Genetic characterization of infectious bronchitis viruses in Thailand, 2014-2016: identification of a novel recombinant variant.

Infectious bronchitis (IB) causes severe economic losses to the poultry industry worldwide owing to frequent emergence of novel infectious bronchitis virus (IBV) variants, which potentially affect the effectiveness of the currently used IBV vaccine. Therefore, continuous monitoring of IBV genotypes and lineages recently circulating in chickens worldwide is essential. In this study, we characterized the complete S1 gene from 120 IBVs circulating in chickens in Thailand from 2014 to 2016. Phylogenetic analysis of the complete S1 gene of 120 Thai IBVs revealed that the 2014-2016 Thai IBVs were divided into 3 lineages (GI-1, GI-13, and GI-19) and a novel IBV variant. Our results also showed that GI-19 lineage has become the predominant lineage of IBV circulating in chicken flocks in Thailand from 2014 to 2016. It is interesting to note that a novel IBV variant, which was genetically different from the established IBV lineages, was identified in this study. The recombination analysis demonstrated that this novel IBV variant was a recombinant virus, which was originated from the GI-19 and GI-13 lineage viruses. In conclusion, our data demonstrate the circulation of different lineages of IBV and the presence of a novel recombinant IBV variant in chicken flocks in Thailand. This study highlights the high genetic diversity and continued evolution of IBVs in chickens in Thailand, and the importance of continued IBV surveillance for effective control and prevention of IB.

Introduction

Infectious bronchitis (IB), caused by infectious bronchitis virus (IBV), is a highly contagious viral disease in chickens, causing significant economic losses to the poultry industry worldwide. The disease is primarily characterized by an upper respiratory disease; however, some strains of IBV can cause clinical diseases in the urogenital, reproductive, and gastrointestinal tracts, resulting in nephritis, reduced egg production and quality in layers, enteritis, and significant mortality (Bande et al., 2017). Although the mortality rate of IBV infection is relatively low, the secondary infection or coinfection with other pathogens, including Escherichia coli and Mycoplasma gallisepticum, can increase the severity of IB, resulting in a high mortality rate (Jackwood, 2012, Jackwood et al., 2012).

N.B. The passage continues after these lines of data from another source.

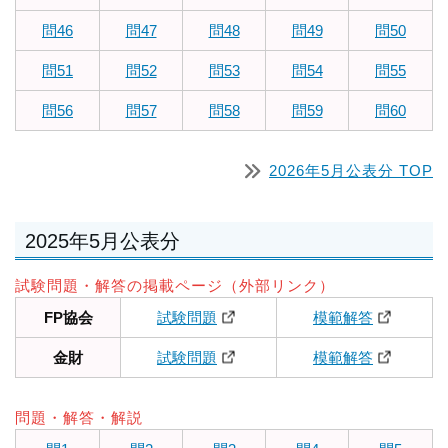
問46
問47
問48
問49
問50
問51
問52
問53
問54
問55
問56
問57
問58
問59
問60
2026年5月公表分 TOP
2025年5月公表分
試験問題・解答の掲載ページ（外部リンク）
FP協会
試験問題
模範解答
金財
試験問題
模範解答
問題・解答・解説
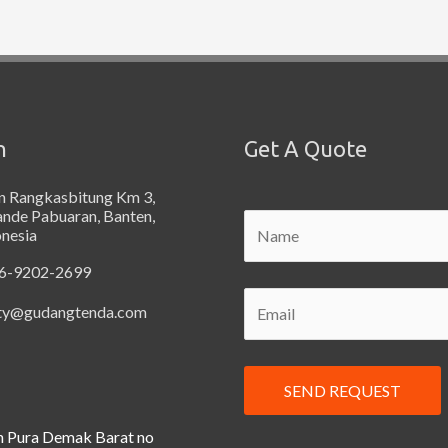
n
Get A Quote
an Rangkasbitung Km 3,
ande Pabuaran, Banten,
onesia
6-9202-2699
ty@gudangtenda.com
n Pura Demak Barat no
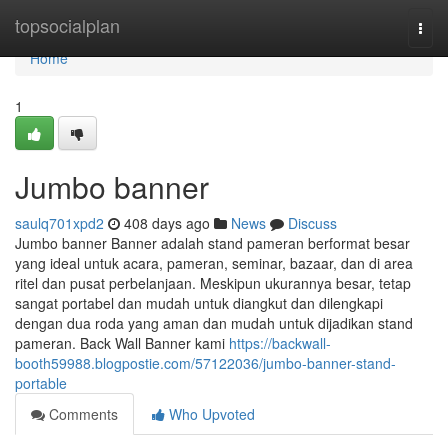
Home
topsocialplan
Togg
navi
Home
1
Jumbo banner
saulq701xpd2
408 days ago
News
Discuss
Jumbo banner Banner adalah stand pameran berformat besar
yang ideal untuk acara, pameran, seminar, bazaar, dan di area
ritel dan pusat perbelanjaan. Meskipun ukurannya besar, tetap
sangat portabel dan mudah untuk diangkut dan dilengkapi
dengan dua roda yang aman dan mudah untuk dijadikan stand
pameran. Back Wall Banner kami
https://backwall-
booth59988.blogpostie.com/57122036/jumbo-banner-stand-
portable
Comments
Who Upvoted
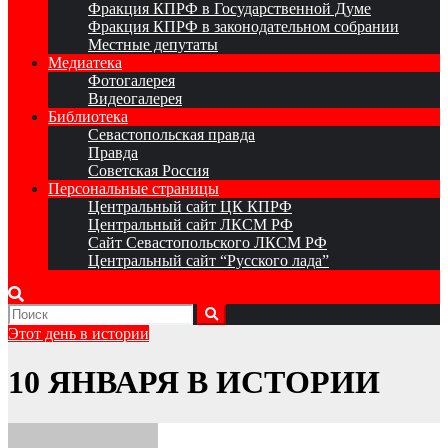
Фракция КПРФ в Государственной Думе
Фракция КПРФ в законодательном собрании
Местные депутаты
Медиатека
Фотогалерея
Видеогалерея
Библиотека
Севастопольская правда
Правда
Советская Россия
Персональные страницы
Центральный сайт ЦК КПРФ
Центральный сайт ЛКСМ РФ
Сайт Севастопольского ЛКСМ РФ
Центральный сайт “Русского лада”
Этот день в истории
10 ЯНВАРЯ В ИСТОРИИ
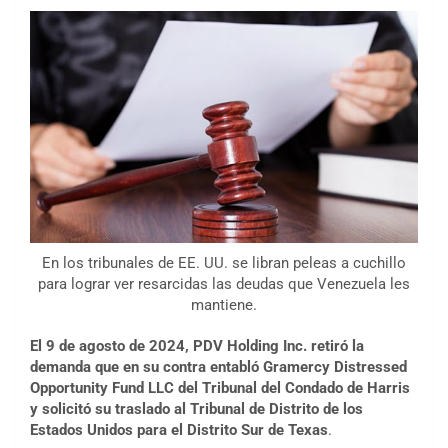
En los tribunales de EE. UU. se libran peleas a cuchillo
para lograr ver resarcidas las deudas que Venezuela les
mantiene.
El 9 de agosto de 2024, PDV Holding Inc. retiró la
demanda que en su contra entabló Gramercy Distressed
Opportunity Fund LLC del Tribunal del Condado de Harris
y solicitó su traslado al Tribunal de Distrito de los
Estados Unidos para el Distrito Sur de Texas
.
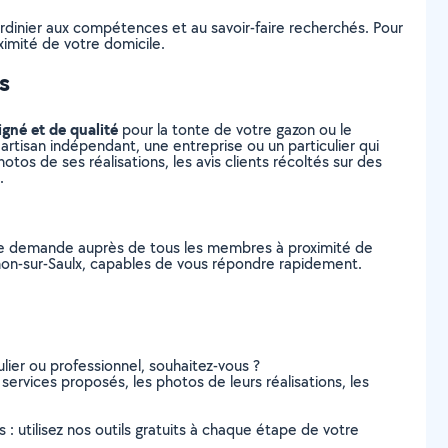
ardinier aux compétences et au savoir-faire recherchés. Pour
ximité de votre domicile.
s
igné et de qualité
pour la tonte de votre gazon ou le
artisan indépendant, une entreprise ou un particulier qui
tos de ses réalisations, les avis clients récoltés sur des
.
tre demande auprès de tous les membres à proximité de
uchon-sur-Saulx, capables de vous répondre rapidement.
lier ou professionnel, souhaitez-vous ?
 services proposés, les photos de leurs réalisations, les
s : utilisez nos outils gratuits à chaque étape de votre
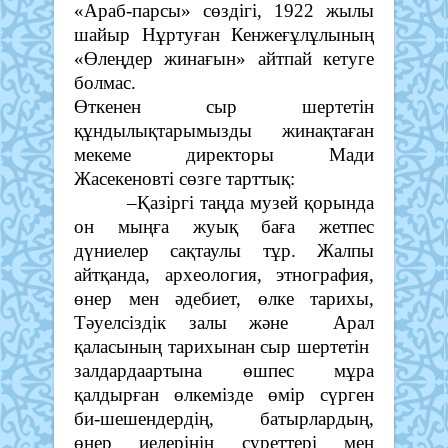
«Араб-парсы» сөздігі, 1922 жылы
шайыр Нұртуған Кенжеғұлұлының
«Өлеңдер жинағын» айтпай кетуге
болмас.
Өткенен сыр шертетін
құндылықтарымызды жинақтаған
мекеме директоры Мади
Жасекеновті сөзге тарттық:
–Қазіргі таңда музей қорында
он мыңға жуық баға жетпес
дүниелер сақтаулы тұр. Жалпы
айтқанда, археология, этнография,
өнер мен әдебиет, өлке тарихы,
Тәуелсіздік залы және Арал
қаласының тарихынан сыр шертетін
залдардаартына өшпес мұра
қалдырған өлкемізде өмір сүрген
би-шешендердің, батырлардың,
өнер иелерінің суреттері мен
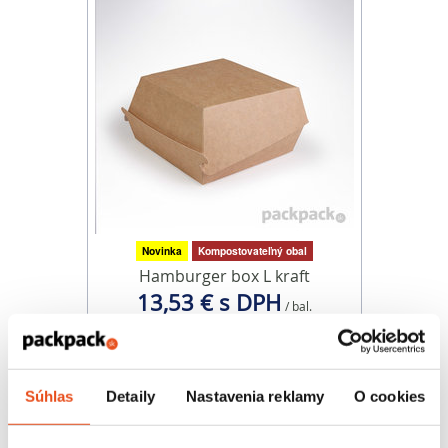
Novinka
Kompostovateľný obal
Hamburger box L kraft
13,53 € s DPH
/ bal.
11,00 € bez DPH
100 ks v balení
Súhlas
Detaily
Nastavenia reklamy
O cookies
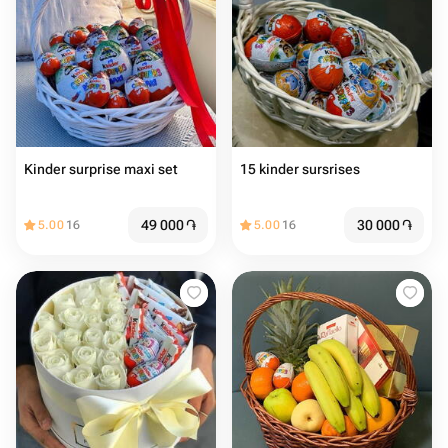
Kinder surprise maxi set
15 kinder sursrises
49 000
֏
30 000
֏
5.00
16
5.00
16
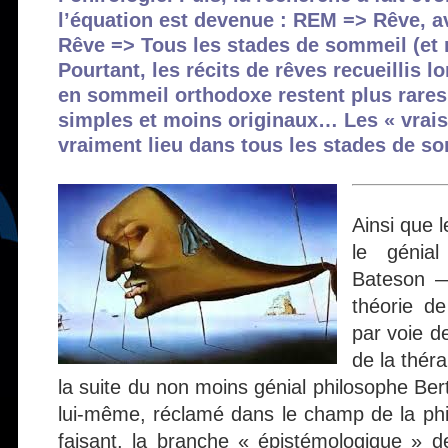
l’équation est devenue : REM => Rêve, av
Rêve => Tous les stades de sommeil (et
Pourtant, les récits de rêves recueillis l
en sommeil orthodoxe restent plus rares,
simples et moins originaux… Les « vrais 
vraiment lieu dans tous les stades de s
Ainsi que 
le génial
Bateson —
théorie de
par voie d
de la théra
la suite du non moins génial philosophe Bert
lui-même, réclamé dans le champ de la phi
faisant, la branche « épistémologique » de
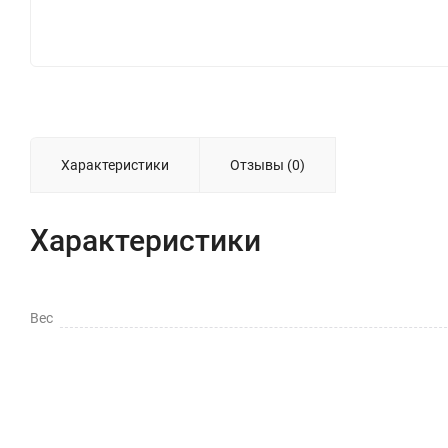
Характеристики
Отзывы (0)
Характеристики
Вес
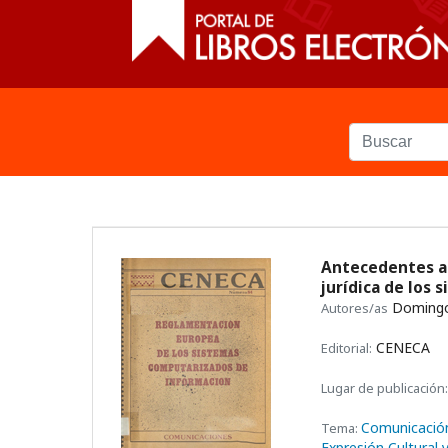
Antecedentes ac
jurídica de los
Domingo 
Autores/as
CENECA
Editorial:
Lugar de publicación:
Comunicació
Tema:
Expresión Cultural y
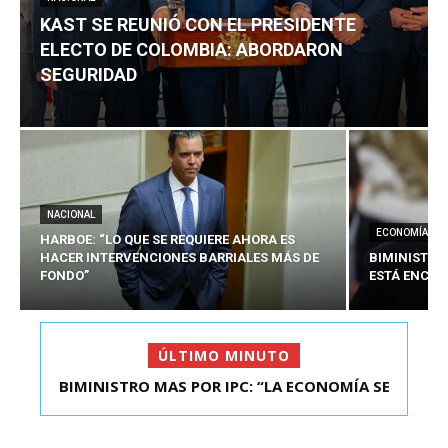
KAST SE REUNIÓ CON EL PRESIDENTE
ELECTO DE COLOMBIA: ABORDARON
SEGURIDAD
NACIONAL
ECONOMÍA
HARBOE: “LO QUE SE REQUIERE AHORA ES
HACER INTERVENCIONES BARRIALES MÁS DE
BIMINISTRO
FONDO”
ESTÁ ENCAU
ÚLTIMO MINUTO
BIMINISTRO MAS POR IPC: “LA ECONOMÍA SE
KAST SE REUNIÓ CON EL PRESIDENTE ELECTO DE
ESTÁ ENC...
COLOMBIA: A...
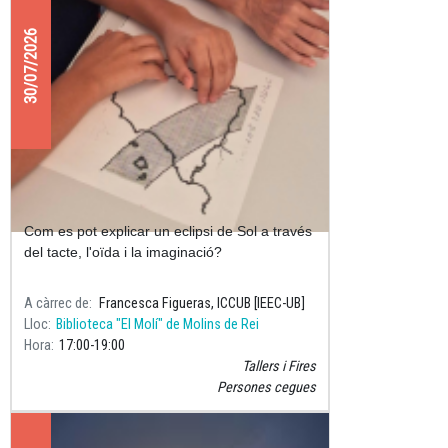
30/07/2026
Descobrim l'eclipsi de Sol amb tots
els sentits
Com es pot explicar un eclipsi de Sol a través
del tacte, l'oïda i la imaginació?
A càrrec de
Francesca Figueras, ICCUB [IEEC-UB]
Lloc
Biblioteca "El Molí" de Molins de Rei
Hora
17:00
19:00
Tallers i Fires
Persones cegues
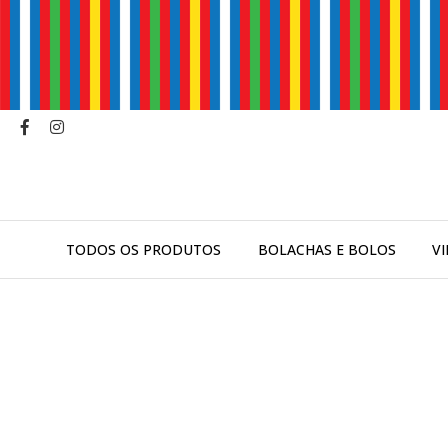
TODOS OS PRODUTOS
BOLACHAS E BOLOS
V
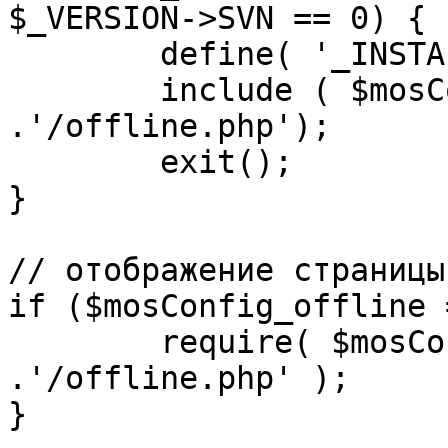
$_VERSION->SVN == 0) {

	define( '_INSTALL_CHECK', 1 );

	include ( $mosConfig_absolute_path 
.'/offline.php');

	exit();

}

// отображение страницы
if ($mosConfig_offline 
	require( $mosConfig_absolute_path 
.'/offline.php' );

}
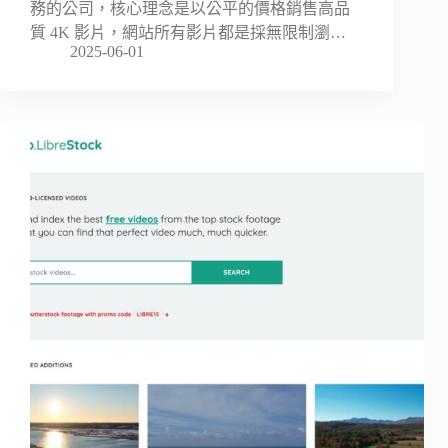
務的公司，核心理念是以公平的價格銷售高品
質 4K 影片，網站所有影片都是採無限制瀏…
2025-06-01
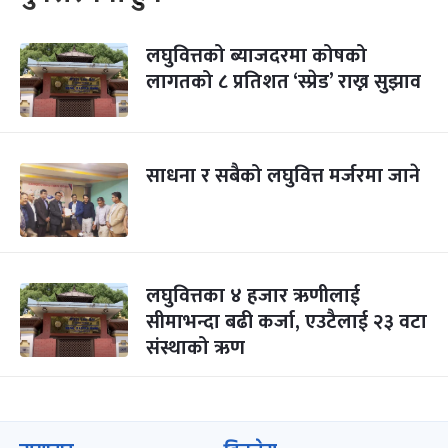
लघुवित्तको ब्याजदरमा कोषको
लागतको ८ प्रतिशत ‘स्प्रेड’ राख्न सुझाव
साधना र सबैको लघुवित्त मर्जरमा जाने
लघुवित्तका ४ हजार ऋणीलाई
सीमाभन्दा बढी कर्जा, एउटैलाई २३ वटा
संस्थाको ऋण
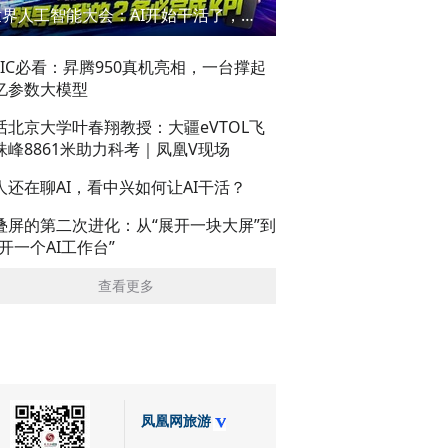
世界人工智能大会：AI开始干活了，但到底干的怎么样？萌新闯WAIC
AIC必看：昇腾950真机亮相，一台撑起
亿参数大模型
话北京大学叶春翔教授：大疆eVTOL飞
珠峰8861米助力科考｜凤凰V现场
人还在聊AI，看中兴如何让AI干活？
叠屏的第二次进化：从“展开一块大屏”到
展开一个AI工作台”
查看更多
凤凰网旅游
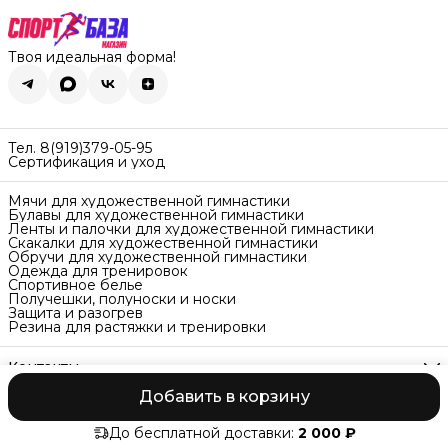
Твоя идеальная форма!
Тел. 8(919)379-05-95
Сертификация и уход
Мячи для художественной гимнастики
Булавы для художественной гимнастики
Ленты и палочки для художественной гимнастики
Скакалки для художественной гимнастики
Обручи для художественной гимнастики
Одежда для тренировок
Спортивное белье
Получешки, полуноски и носки
Защита и разогрев
Резина для растяжки и тренировки
Контакты
Адрес
Добавить в корзину
Екатеринбург ул. Самолётная 7
Оплата
Доставка
Способы возврата
Реквизиты
Оферта
Полити
Телефон
8 (919) 379-05-95
До бесплатной доставки:
2 000 ₽
Доставка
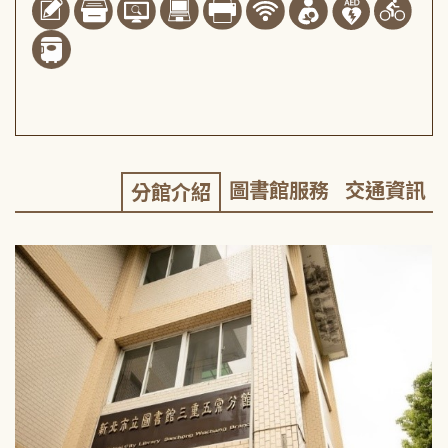
圖書館服務
交通資訊
分館介紹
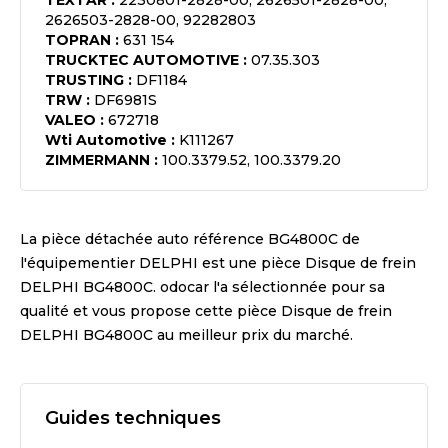
TEXTAR
:
2230801-2828-00, 2626501-2828-00,
2626503-2828-00, 92282803
TOPRAN
:
631 154
TRUCKTEC AUTOMOTIVE
:
07.35.303
TRUSTING
:
DF1184
TRW
:
DF6981S
VALEO
:
672718
Wti Automotive
:
K111267
ZIMMERMANN
:
100.3379.52, 100.3379.20
La pièce détachée auto référence
BG4800C
de
l'équipementier
DELPHI
est une pièce
Disque de frein
DELPHI BG4800C
. odocar l'a sélectionnée pour sa
qualité et vous propose cette pièce
Disque de frein
DELPHI BG4800C
au meilleur prix du marché.
Guides techniques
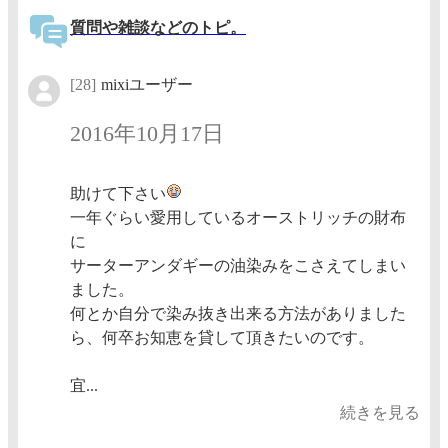
質問や雑談などのトピ。
[28]
mixiユーザー
2016年10月17日
助けて下さい
一年ぐらい愛用しているオーストリッチの財布
に
サーターアンダギーの油染みをこさえてしまい
ました。
何とか自分で染み抜き出来る方法がありました
ら、何卒お知恵を貸して頂きたいのです。
宜...
続きを見る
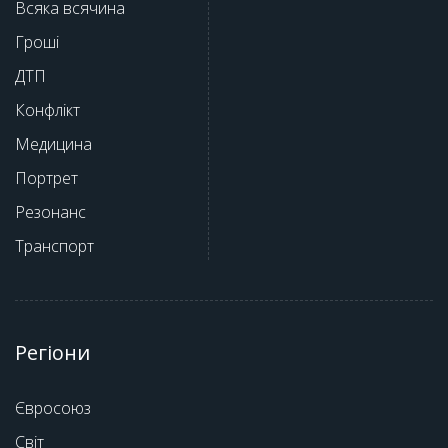
Всяка всячина
Гроші
ДТП
Конфлікт
Медицина
Портрет
Резонанс
Транспорт
Регіони
Євросоюз
Світ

IBV is an enveloped, positive-sense, single-stranded RNA virus in the genus Gammacoronavirus of the family Coronaviridae. IBV genome encodes 4 major structural proteins, including nucleocapsid (N), membrane (M), envelope (E), and spike (S) proteins (Jackwood et al., 2012, Bande et al., 2017). Among the IBV genes, the S1 gene has been shown to have the highest variability because it involves in host cell attachment and contains virus-neutralizing and serotype-specific epitopes (Kant et al., 1992). Like other coronaviruses, IBV has a high frequency of genetic mutation and recombination in its genome, especially in the S1 gene, leading to the emergence of several new IBV variants (Valastro et al., 2016, Bande et al., 2017, Xu et al., 2018). Therefore, the genotypes and lineages of IBV are usually classified based on the genetic variation of the S1 gene (Valastro et al., 2016). Recently, IBV has been genetically described into 35 distinct viral lineages (GI-1-29, GII-VII) and several interlineage recombinants by a new classification based on analysis of the complete S1 gene (Valastro et al., 2016, Chen et al., 2017, Jiang et al., 2017, Ma et al., 2019).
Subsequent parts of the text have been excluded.